[!IMPORTANT]
Gemini API officially supports OpenAI API compatibility and this sidecar is no longer needed. See the blog post for more details!
A simple proxy server to access Gemini models by using other well-known APIs like OpenAI and Ollama.
Obtain a Gemini API key from the AI Studio. Then set the following environmental variable to the key.
$ export GEMINI_API_KEY=<YOUR_API_KEY>
Run the binary:
$ docker run -p 5555:5555 -e GEMINI_API_KEY=$GEMINI_API_KEY googlegemini/proxy-to-gemini
2024/07/20 19:35:21 Starting server on :5555
Once server starts, you can access Gemini models through the proxy server by using OpenAI API and client libraries.
$ curl http://127.0.0.1:5555/v1/chat/completions \
-H "Content-Type: application/json" \
-d '{
"model": "gemini-1.5-pro",
"messages": [{"role": "user", "content": "Hello, world!"}]
}'
{
"object": "chat.completion",
"created": 1721535029,
"model": "gemini-1.5-pro",
"choices": [
{
"index": 0,
"message": {
"role": "model",
"content": "Hello back to you! \n\nIt's great to hear from you. What can I do for you today? \n"
},
"finish_reason": "stop"
}
],
"usage": {
"prompt_tokens": 5,
"total_tokens": 29,
"completion_tokens": 24
}
}
You can stream the chat responses:
$ curl http://127.0.0.1:5555/v1/chat/completions \
-H "Content-Type: application/json" \
-d '{
"model": "gemini-1.5-pro",
"messages": [{"role": "user", "content": "Hello, world!"}],
"stream": true
}'
data: {"object":"chat.completion.chunk","created":1725852986,"model":"gemini-1.5-pro","choices":[{"index":0,"message":{"role":"model","content":"Hello"},"finish_reason":"stop"}],"usage":{"prompt_tokens":5,"total_tokens":6,"completion_tokens":1}}
data: {"object":"chat.completion.chunk","created":1725852986,"model":"gemini-1.5-pro","choices":[{"index":0,"message":{"role":"model","content":" back! \n\nIt's nice to be greeted by the classic \""},"finish_reason":"stop"}],"usage":{"prompt_tokens":5,"total_tokens":21,"completion_tokens":16}}
data: {"object":"chat.completion.chunk","created":1725852987,"model":"gemini-1.5-pro","choices":[{"index":0,"message":{"role":"model","content":"Hello, world!\" What can I help you with today? \n"},"finish_reason":"stop"}],"usage":{"prompt_tokens":5,"total_tokens":35,"completion_tokens":30}}
data: [DONE]
You can create embeddings:
$ curl http://127.0.0.1:5555/v1/embeddings \
-H "Content-Type: application/json" \
-d '{
"model": "text-embedding-004",
"input": ["hello"]
}'
{
"object": "list",
"data": [
{
"object": "embedding",
"embedding": [
0.04824496,
0.0117766075,
-0.011552069,
-0.018164534,
-0.0026110192,
0.05092675,
...
0.0002852207,
0.046413545
],
"index": 0
}
],
"model": "text-embedding-004",
}
$ docker run -p 5555:5555 -e GEMINI_API_KEY=$GEMINI_API_KEY googlegemini/proxy-to-gemini -api=ollama
2024/07/20 19:35:21 Starting server on :5555
Once server starts, you can access Gemini models through the proxy server by using Ollama API and client libraries.

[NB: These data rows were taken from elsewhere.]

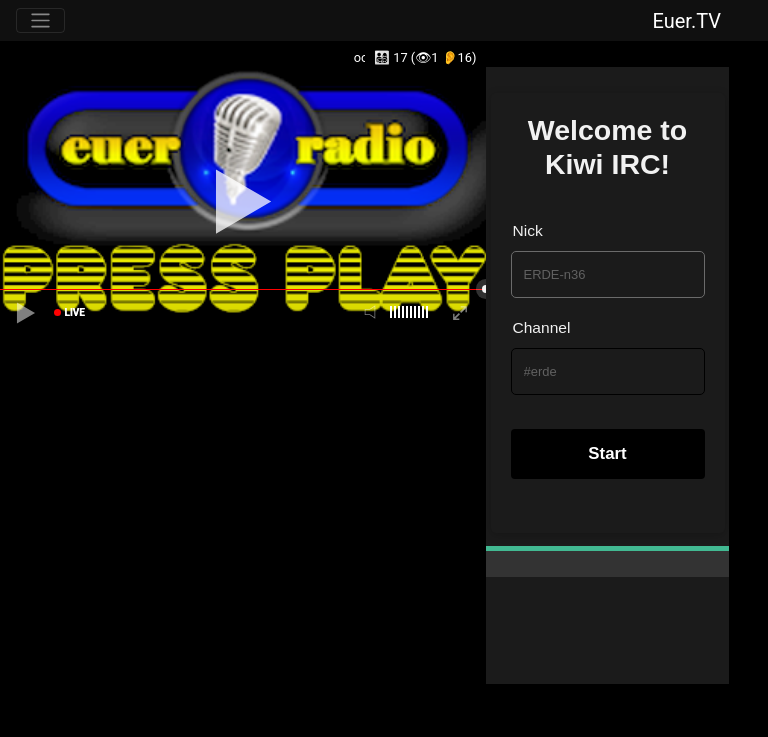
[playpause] (26, 313)
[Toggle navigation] (40, 20)
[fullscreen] (460, 313)
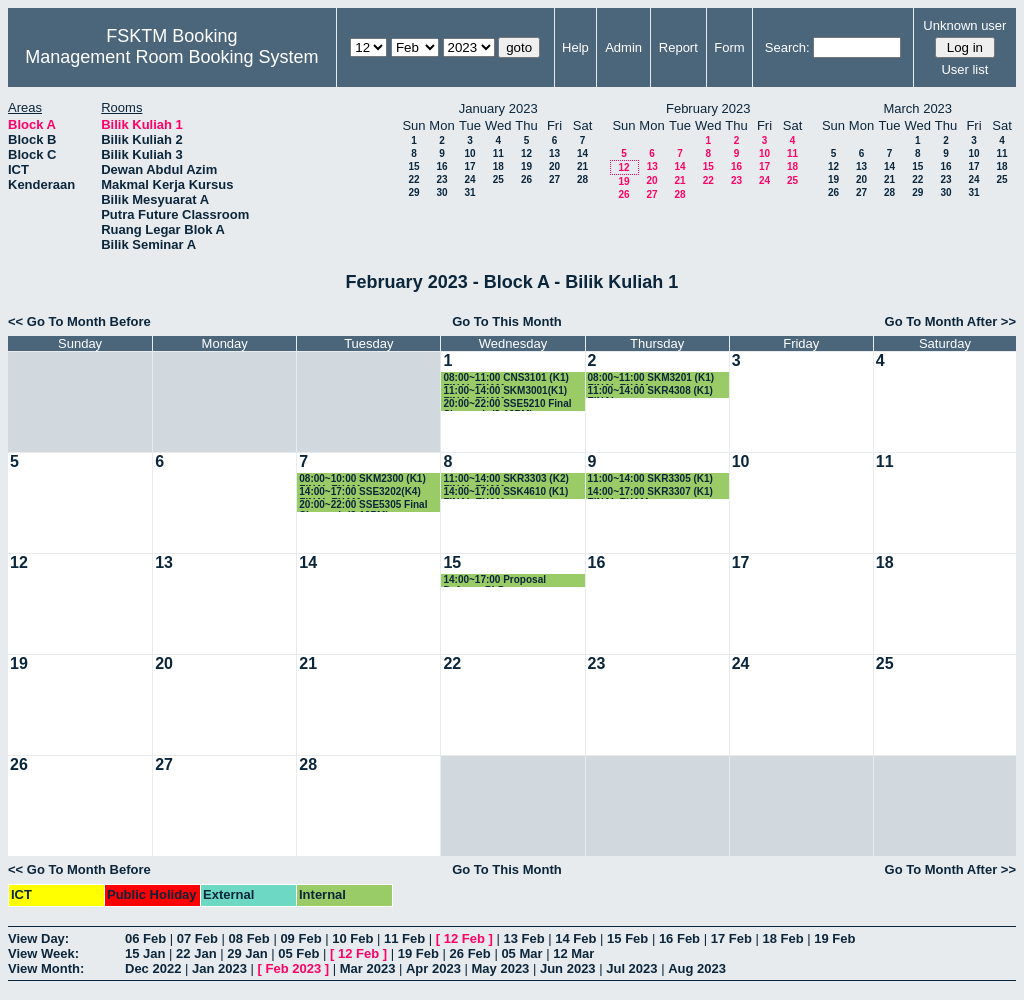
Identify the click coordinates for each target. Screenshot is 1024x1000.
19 (526, 166)
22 (413, 179)
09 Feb (300, 938)
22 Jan (196, 953)
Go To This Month (507, 321)
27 (554, 179)
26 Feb (470, 953)
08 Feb (249, 938)
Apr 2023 (433, 968)
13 (554, 153)
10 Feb (352, 938)
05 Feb (298, 953)
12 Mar (573, 953)
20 (554, 166)
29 (413, 192)
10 (469, 153)
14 (582, 153)
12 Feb (464, 938)
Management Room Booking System (171, 57)
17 (469, 166)
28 (582, 179)
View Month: (46, 968)
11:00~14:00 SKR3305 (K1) (650, 478)
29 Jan (247, 953)
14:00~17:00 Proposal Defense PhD (494, 580)
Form (729, 47)
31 (469, 192)
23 (441, 179)
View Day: (38, 938)
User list (964, 69)
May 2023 (501, 968)
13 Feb (523, 938)
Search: (787, 47)
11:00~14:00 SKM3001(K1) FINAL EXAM (505, 391)
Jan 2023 (219, 968)
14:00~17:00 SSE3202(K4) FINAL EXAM (359, 492)
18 (498, 166)
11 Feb (404, 938)
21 (582, 166)
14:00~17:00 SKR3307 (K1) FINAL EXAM (650, 492)
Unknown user (964, 25)
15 (413, 166)
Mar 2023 (368, 968)
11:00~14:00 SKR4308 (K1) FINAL (650, 391)
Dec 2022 (153, 968)
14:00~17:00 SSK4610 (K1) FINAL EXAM (505, 492)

$ curl http://127.0.0.1:5555/api/generate \
-H "Content-Type: application/json" \
-d '{
"model": "gemini-1.5-pro",
"prompt": "Hello, how are you?"
}'
{"model":"gemini-1.5-pro","response":"I'm doing well, thank you! As an AI, I don't have feelings, but I'm here and ready to assist you. \n\nHow can I help you today? \n","created_at":"2024-07-28T14:57:36.25261-07:00","prompt_eval_count":7,"eval_count":47,"done":true}
Create embeddings:
$ curl http://127.0.0.1:5555/api/embed \
-H "Content-Type: application/json" \
-d '{
"model": "text-embedding-004",
"input": ["hello"]
}'
{"model":"text-embedding-004","embeddings":[[0.04824496,0.0117766075,-0.011552069,-0.018164534,-0.0026110192,0.05092675,0.08172899,0.007869772,0.054475933,0.026131334,-0.06593486,-0.002256868,0.038781915,...]]}
The list of available models are listed at Gemini API docs.
This proxy is aiming users to try out the Gemini models easily. Hence, it mainly supports text based use cases. Please refer to the Gemini SDKs for media support.